Restraints used in healthcare can be physical or chemical agents. This handout will focus on the use of physical restraints. Restraints are designed to restrict movement. They are used in care settings to prevent injury and protect patients. Examples include:

  • Vest or wrist restraints.

  • Geriatric chairs.

  • Side rails on beds.


  • Regulations forbid restraint use to punish.

  • Regulations forbid restraint use for convenience.

  • Restraints should be used only as a last resort. They should be used only after all alternatives have failed.

  • Use of the restraining device should be explained to the:

  • Patient.

  • Family member or legal representative.

  • Restraint should be used only for:

  • A specific reason.

  • A specified period of time, followed by reassessment.

  • If a life-threatening symptom or illness occurs, the restraint may be temporarily used on an emergent basis.

  • Monitoring of the need for continuous restraint must be ongoing.

  • Restraint-free environments necessitate consideration of various alternative measures for:

  • Preventing problem behaviors.

  • Managing problem behaviors.

  • Approaches that lessen wandering and prevent injury to patients who might otherwise have been restrained include:

  • Enhanced physical therapy.

  • Recreational activities.

  • Environmental manipulations.

  • Increased staff attention.

  • Cushions and pads in the environment may prevent injury to patients who might otherwise have been restrained.


Instances may arise when physical restraints may need to be considered. The American Geriatrics Society believes that the following guidelines should be followed.

  • In non-emergency situations, physical restraints should be used very sparingly. Restraints should be used only after a careful:

  • Review.

  • Assessment.

  • Documentation.

  • The decision to use restraint should be made by many including the:

  • Patient/family.

  • Nursing staff.

  • Attending physician.

  • Other relevant care providers.

  • The least restrictive device should be used. The restraint order should be reviewed regularly to determine if safer alternatives are available.

  • Behavior that causes a decision to restrain a patient should first trigger an investigation and treatment which understands and eliminates the behavior if possible. The focus of this attention should be on both patient and staff behavior regarding the need for restraint use.

  • Restraints must be padded to decrease the chance of:

  • Pressure damage.

  • Damage to skin and underlying tissues.

  • The proper size and type of restraint must be used.

  • Rarely, short-term use of restraints may needed in an emergency. In an emergency like this the goal is a less confused patient. Such use requires a physician order. These orders are generally reviewed on a regular basis. Short-term restraint may also be used:

  • When the patient is at significant risk of self injury.

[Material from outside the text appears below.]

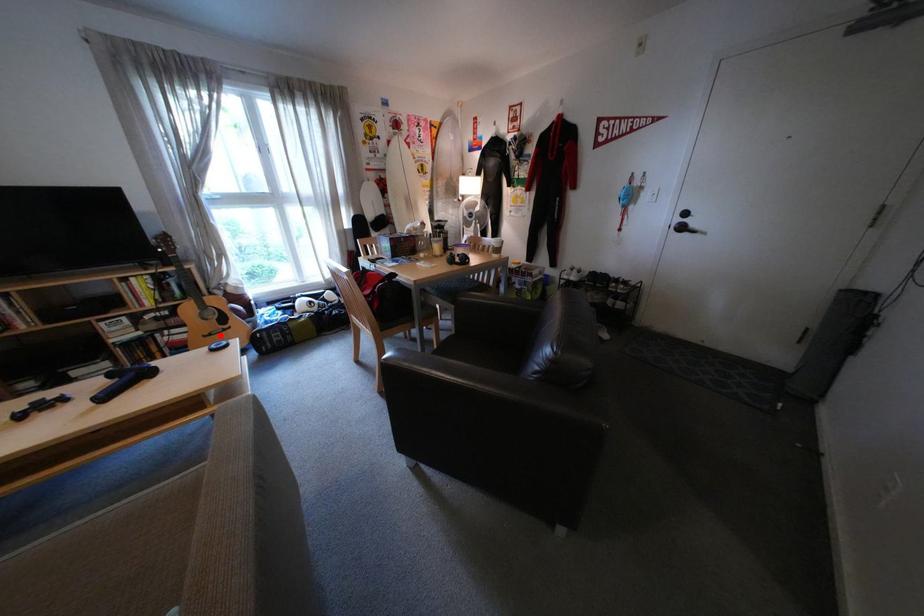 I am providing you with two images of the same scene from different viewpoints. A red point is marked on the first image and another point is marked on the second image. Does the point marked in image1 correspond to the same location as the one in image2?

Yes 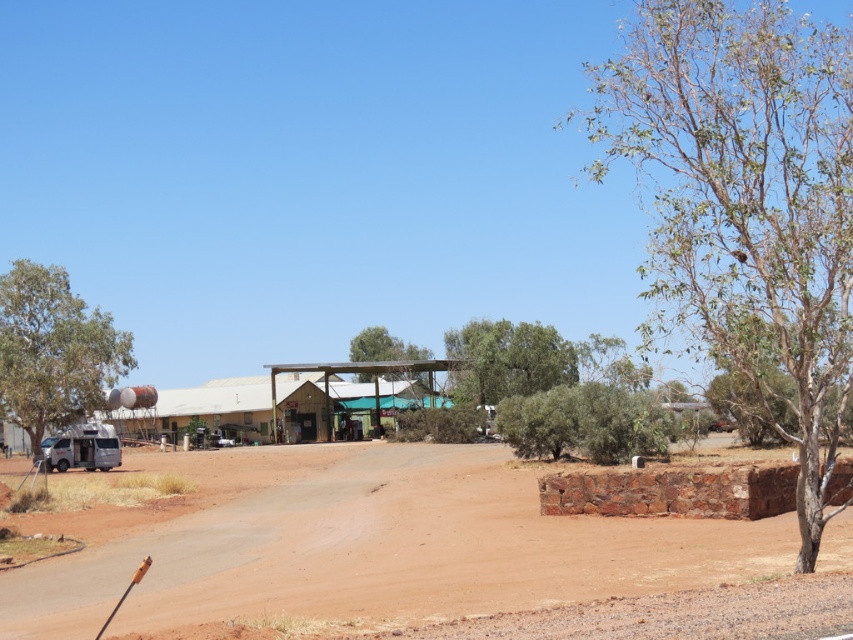 Looking at this image, can you confirm if brown textured tree at right is positioned below brown dirt field at lower left?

  • When the patient is at significant risk of injury to others.

  • At the patient's request.

  • Patients should be checked frequently. The restraining device should be removed periodically. A restrained limb should be periodically exercised. If possible, the patient should exercise at reasonable intervals. Other patient needs must be met including:

  • Hydration.

  • Elimination.

  • Comfort.

  • Social interaction.

  • Restraints should be removed or discontinued at reasonable intervals to determine if they are still required.

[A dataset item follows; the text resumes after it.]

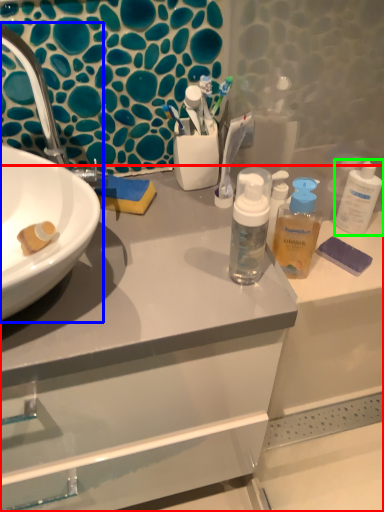 Question: Considering the real-world distances, which object is closest to bathroom cabinet (highlighted by a red box)? sink (highlighted by a blue box) or cleaning product (highlighted by a green box).

Choices:
 (A) sink
 (B) cleaning product

Answer: (A)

  • Care giving staff should be educated to the hazards of restraint use and alternative behavior management strategies to their use must be ongoing.

  • Alternatives to restraint use in short term and long-term care settings must be encouraged.

  • If you have questions about restraints being used on a loved one, do not hesitate to ask if the continued use is necessary. Ask also:

  • What the future plans are.

  • When will they no longer be needed or used.